HOW TO COMPLETE THIS TASK >> In the answer, give the entries below exactly, from the first line through the line with "Grass Root Refining", with every picture omitted.

_ _ _

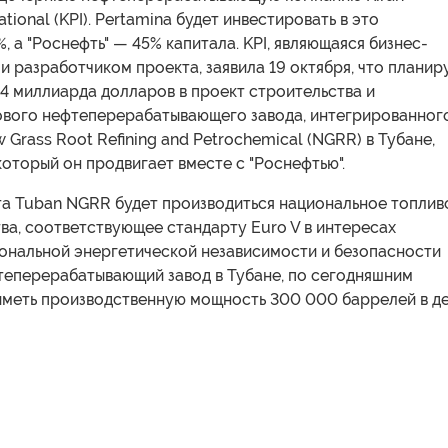
ational (KPI). Pertamina будет инвестировать в это
, а "Роснефть" — 45% капитала. KPI, являющаяся бизнес-
 разработчиком проекта, заявила 19 октября, что планир
4 миллиарда долларов в проект строительства и
ового нефтеперерабатывающего завода, интегрированног
Grass Root Refining and Petrochemical (NGRR) в Тубане,
который он продвигает вместе с "Роснефтью".
та Tuban NGRR будет производиться национальное топлив
ва, соответствующее стандарту Euro V в интересах
ональной энергетической независимости и безопасности
теперерабатывающий завод в Тубане, по сегодняшним
иметь производственную мощность 300 000 баррелей в де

_ _ _

OUTPUT OF THE TASK >>
ational (KPI). Pertamina будет инвестировать в это
, а "Роснефть" — 45% капитала. KPI, являющаяся бизнес-
 разработчиком проекта, заявила 19 октября, что планир
4 миллиарда долларов в проект строительства и
ового нефтеперерабатывающего завода, интегрированног
Grass Root Refining and Petrochemical (NGRR) в Тубане,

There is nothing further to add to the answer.